A study found that people who have not been vaccinated are more likely to contract the disease again than those who were vaccinated following Covid. study publishedThe National Library of Medicine August 2013. Brewer points out that those who are cured from an omicron infected have a greater protection against BA.2 than those who are vaccinated for other Covid variants or who last got vaccinated over four to six month ago.

“However, [a]”Vaccination or an infection prior to the event still provides protection against severe disease and death,” he said.

All antibodies may not be ‘Covid-fighting’ antibodies

Dr. Salman KhanLenox Hill Hospital infectious disease specialist, New York City. He says most Americans are immune to Covid. He says that not all antibodies are “Covid-fighting” or neutralizing.

Khan says that “non neutralizing antibodies” can sometimes be produced when a pathogen is present. He says that these antibodies don’t bind enough to the exact site of the pathogen to prevent it from causing infection. SARS CoV-2 could be caused by mutations to spike protein.

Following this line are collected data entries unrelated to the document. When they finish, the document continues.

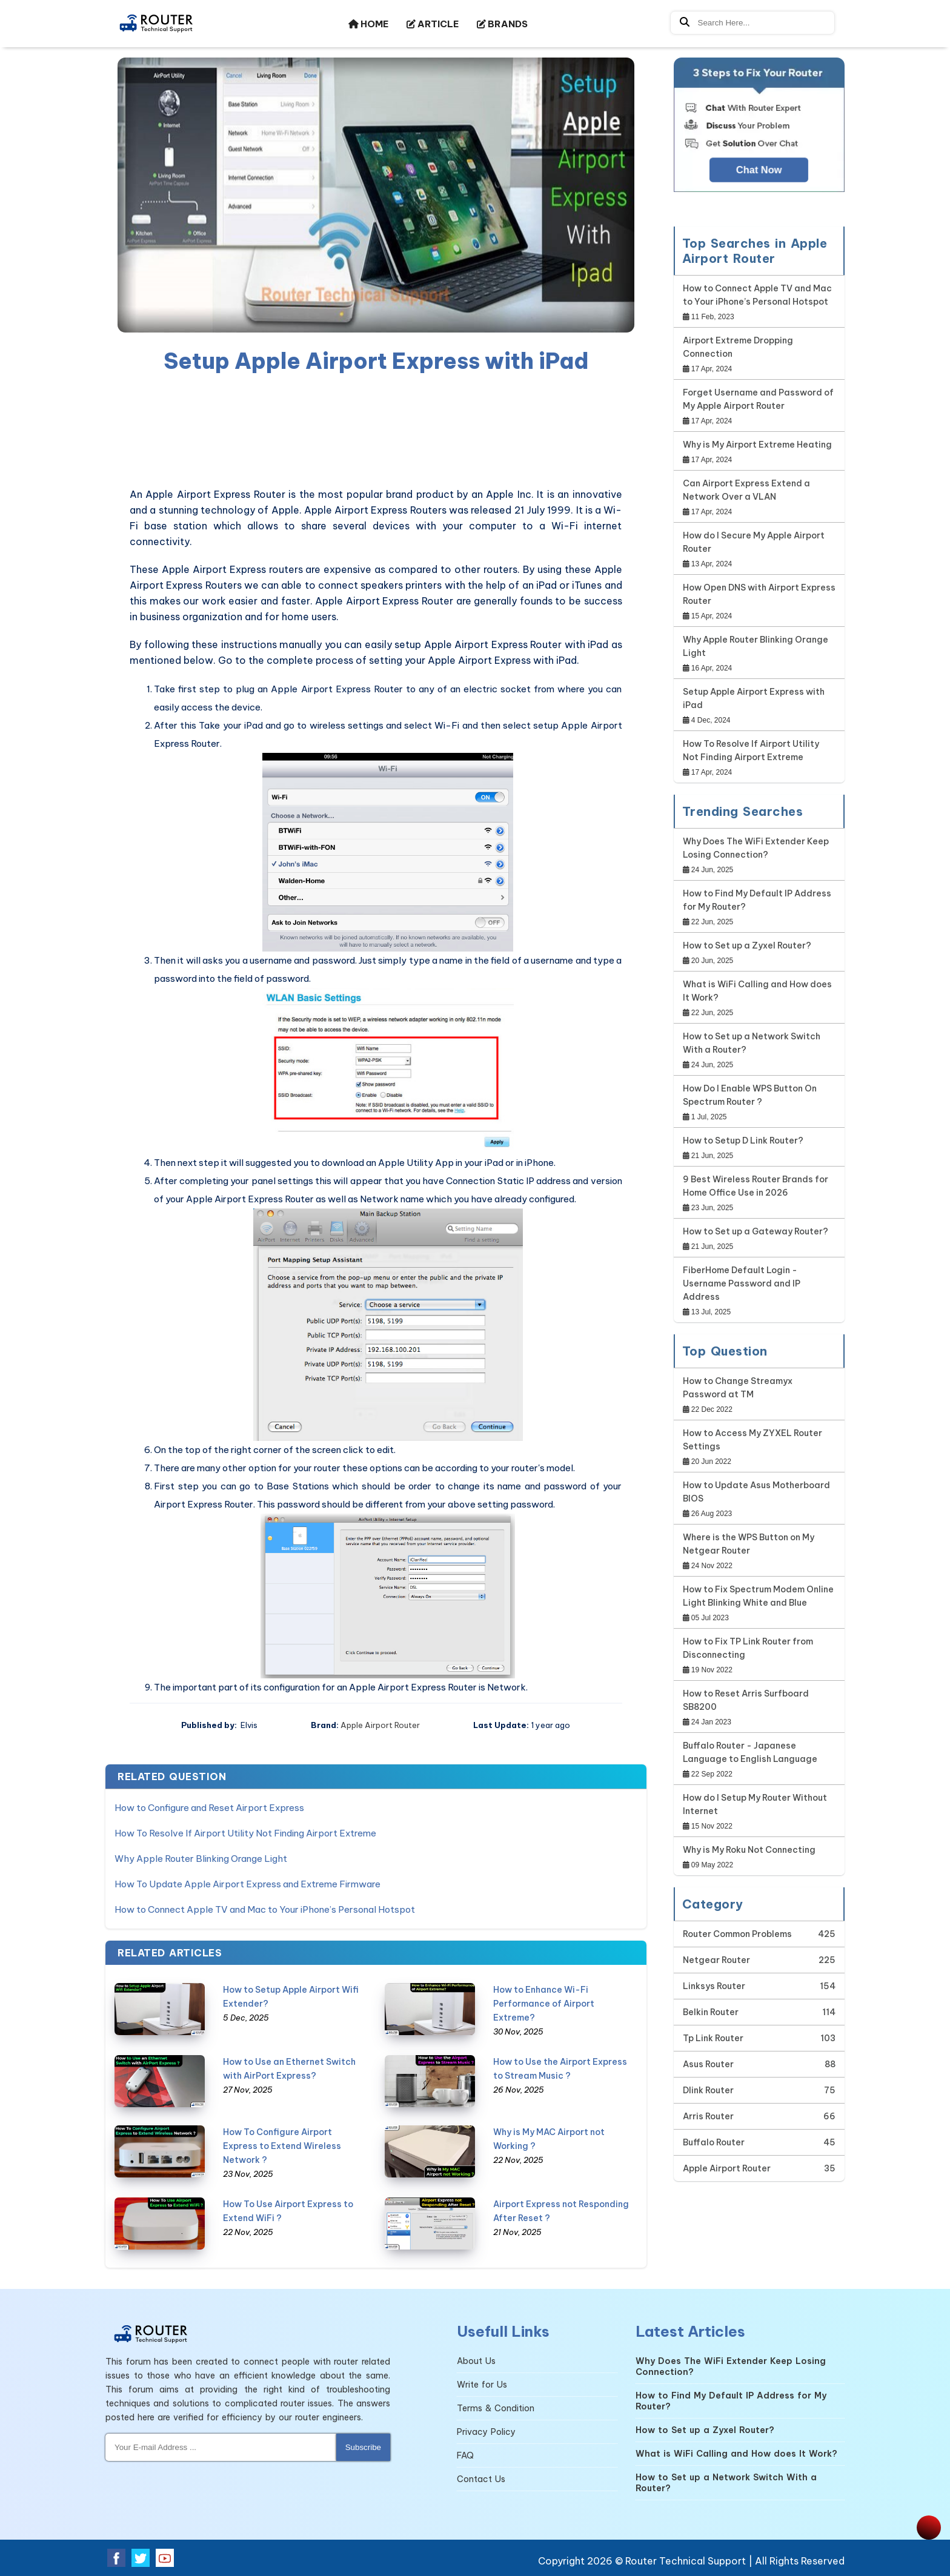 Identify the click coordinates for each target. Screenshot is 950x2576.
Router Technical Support (685, 2561)
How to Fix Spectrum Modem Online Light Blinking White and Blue (758, 1596)
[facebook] (116, 2558)
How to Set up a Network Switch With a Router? (751, 1043)
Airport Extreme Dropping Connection (738, 347)
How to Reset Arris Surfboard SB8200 (746, 1700)
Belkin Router (711, 2012)
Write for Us (482, 2384)
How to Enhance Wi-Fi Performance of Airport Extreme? (543, 2003)
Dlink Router (708, 2090)
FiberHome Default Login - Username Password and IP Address (741, 1283)
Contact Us (481, 2479)
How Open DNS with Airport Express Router (759, 594)
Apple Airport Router (380, 1725)
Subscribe (363, 2447)
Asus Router (708, 2064)
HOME (368, 24)
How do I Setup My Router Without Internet (755, 1804)
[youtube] (165, 2558)
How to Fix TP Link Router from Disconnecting (748, 1648)
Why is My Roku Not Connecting (749, 1849)
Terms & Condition (495, 2408)
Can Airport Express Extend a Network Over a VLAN (746, 490)
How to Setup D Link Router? (743, 1140)
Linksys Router (714, 1986)
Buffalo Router (714, 2142)
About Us (476, 2361)
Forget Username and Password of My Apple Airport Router (758, 399)
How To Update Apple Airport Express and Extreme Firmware (247, 1884)
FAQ (465, 2455)
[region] (376, 431)
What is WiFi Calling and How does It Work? (757, 991)
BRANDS (502, 24)
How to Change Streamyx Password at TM (737, 1388)
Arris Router (708, 2116)
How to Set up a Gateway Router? (755, 1231)
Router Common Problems (737, 1934)
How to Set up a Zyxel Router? (747, 945)
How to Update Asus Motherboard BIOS (756, 1492)
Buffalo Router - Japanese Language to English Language (750, 1752)
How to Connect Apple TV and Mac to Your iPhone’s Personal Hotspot (265, 1909)
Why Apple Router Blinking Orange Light (201, 1858)
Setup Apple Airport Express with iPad (754, 698)
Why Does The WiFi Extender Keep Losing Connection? (756, 848)
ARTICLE (433, 24)
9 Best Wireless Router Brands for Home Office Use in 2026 (755, 1186)
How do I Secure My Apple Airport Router (754, 542)
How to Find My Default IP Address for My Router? (757, 900)
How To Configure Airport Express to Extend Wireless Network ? (282, 2146)
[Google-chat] (759, 136)
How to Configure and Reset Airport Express (209, 1807)
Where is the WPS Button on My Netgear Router (748, 1544)
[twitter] (140, 2558)
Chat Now (758, 170)
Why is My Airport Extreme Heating (757, 444)
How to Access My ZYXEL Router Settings (752, 1440)
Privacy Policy (486, 2431)
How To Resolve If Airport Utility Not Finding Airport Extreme (245, 1833)
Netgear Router (716, 1960)
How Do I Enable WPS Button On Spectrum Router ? (750, 1095)
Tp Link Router (713, 2038) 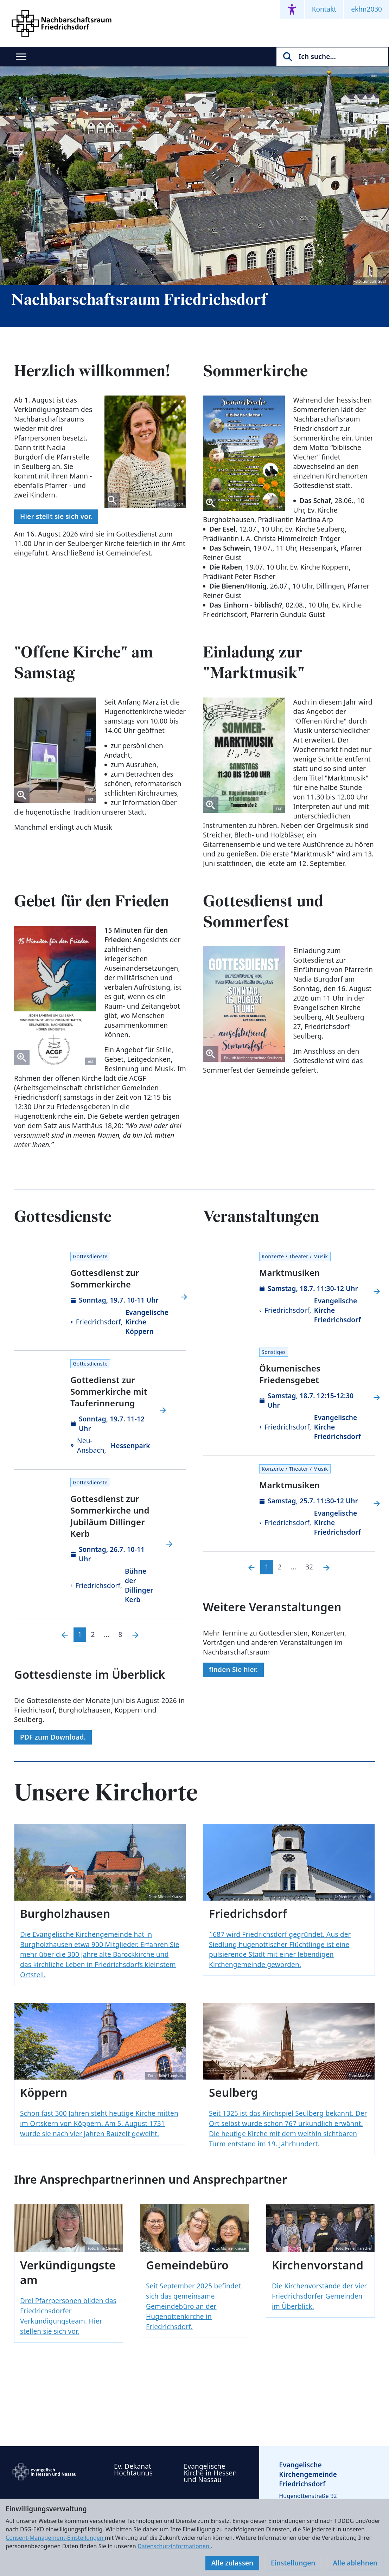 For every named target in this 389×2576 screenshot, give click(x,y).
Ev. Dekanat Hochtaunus (133, 2470)
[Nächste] (135, 1634)
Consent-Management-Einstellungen (55, 2538)
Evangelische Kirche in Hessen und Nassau (210, 2473)
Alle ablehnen (355, 2563)
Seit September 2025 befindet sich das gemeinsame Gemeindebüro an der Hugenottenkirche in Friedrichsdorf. (193, 2306)
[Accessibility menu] (292, 9)
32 (309, 1567)
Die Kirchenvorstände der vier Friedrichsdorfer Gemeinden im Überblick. (319, 2296)
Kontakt (324, 9)
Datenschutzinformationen (174, 2546)
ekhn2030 (366, 9)
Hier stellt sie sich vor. (56, 516)
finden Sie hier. (233, 1669)
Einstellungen (293, 2563)
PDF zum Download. (53, 1737)
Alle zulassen (232, 2563)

Hannah Newman (director of infection prevention at Lenox Hill Hospital) says that non-neutralizing antibodies function almost like a GPS. They still attach themselves to the virus, but instead of working to stop the pathogen from spreading — like neutralizing antibodies do — they “serve as a locator, indicating to other parts of the immune system that there is a problem,” Newman says.

In other words, both types of antibodies are helpful to a degree — but testing positive for Covid antibodies is no guarantee that your body will be able to fight off a future Covid infection.

We don’t know what the future will bring.

There is one lesson we can learn from the Covid pandemic: nobody can forecast the future. John P. Moore, a professor of microbiology and immunology at Cornell University’s Weill Cornell Medicine.

Moore says that people believe the pandemic has ended, so they relax and are less careful. Moore says that in real life, we don’t know what the future holds.

Johns Hopkins University data shows that the average daily number of U.S. new cases per day was 30662 as of Monday. Moore said that while this number is low, it was still a significant pandemic indicator. However, Moore believes that the trend could be “real” or merely a temporary blip.

Moore says that it is important to keep in mind that the CDC antibody statistic for antibodies is only an estimate. Moore says that it’s 95% blood donors. He also points out that this study doesn’t cover anyone younger than 16. “The question here is how representative of the general populace are blood donors?”

Moore states that he isn’t suggesting everyone should go into their basements and never come out. Moore suggests that each individual should assess their risk perception and decide whether or not to take Covid-related actions based upon their personal lives and circumstances.